The problem is, most of Ramsey’s advice isn’t financial advice, it’s just “get out of debt” common sense.
That means I’m either pro-Bill of Rights and free speech, or I’m anti-American.
Then, in the midst of my writer’s block arrived the glimmer of an idea. That spark was my recollection of Lowe v. Securites and Exchange Commission, the 1985 Supreme Court decision that created a meter for measuring whether financial advice is protected under the First Amendment.
What is the nature of the advice?
In case you’re unfamiliar with Lowe v. SEC, here’s a quick breakdown:
Christopher Lowe was a convicted felon. He was found guilty of stealing from a bank, pocketing a client’s money, and trying to cover it up. After serving his time in prison, Lowe decided that providing investment advice was still his calling, and penned several investment-related newsletters. The problem was, the SEC had banned him permanently from the industry. Lowe fought the SEC’s decision based on his First Amendment rights.
Let’s breakdown to resulting court battle like rounds in a boxing bout:
Round One: District court.
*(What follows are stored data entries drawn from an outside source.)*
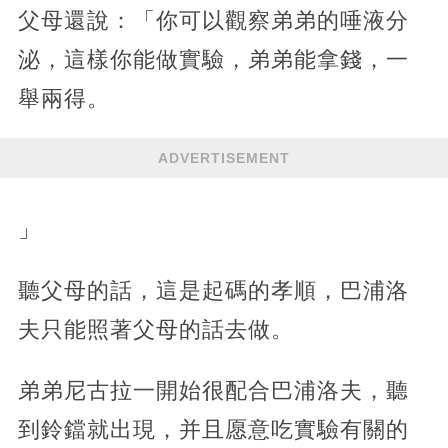
父母還說：「你可以觀察弟弟的唾液分
泌，這樣你能做實驗，弟弟能拿錢，一
舉兩得。
ADVERTISEMENT
」
聽父母的話，這是起碼的孝順，巴浦洛
夫只能照著父母的話去做。
弟弟尼古拉一開始很配合巴浦洛夫，聽
到鈴鐺就出現，并且愿意吃實驗有關的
Victor: Lowe.
Round Two: Appellate court. Victor: SEC.
Round Three: Supreme Court. The decision went to Lowe in a unanimous 8-0 vote.
The Supreme Court ruled that Lowe’s constitutionally guaranteed right to free speech was protected as long as his actions adhered to a three-pronged test.
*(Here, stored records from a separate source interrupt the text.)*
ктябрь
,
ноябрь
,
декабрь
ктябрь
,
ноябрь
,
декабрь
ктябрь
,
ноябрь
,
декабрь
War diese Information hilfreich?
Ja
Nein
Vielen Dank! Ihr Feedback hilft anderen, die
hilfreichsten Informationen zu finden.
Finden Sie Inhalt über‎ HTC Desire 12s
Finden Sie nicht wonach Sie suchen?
- His newsletter is of a general and impersonal nature.
- His newsletter is of a bona fide and genuine nature.
- His newsletter is published in general and regular circulation.
Ironically, this ruling created the ability to regulate Dave Ramsey. But it also happens to violate the spirit of the new Labor Department fiduciary standard.
Questions around the advice given out by financial entertainers press the issue of whether the Department of Labor’s fiduciary standard bumps up against a 1985 Supreme Court ruling. (Photo: iStock)
Getting back to my original questions …
First, let’s take up the issue of whether the Labor Department rule should regulate financial entertainers including Dave Ramsey? Next, we’ll move on to the question of whether Lowe V. SEC applies to Ramsey? Finally, we’ll consider whether the Supreme Court decision contradicts the Labor Department’s fiduciary rule.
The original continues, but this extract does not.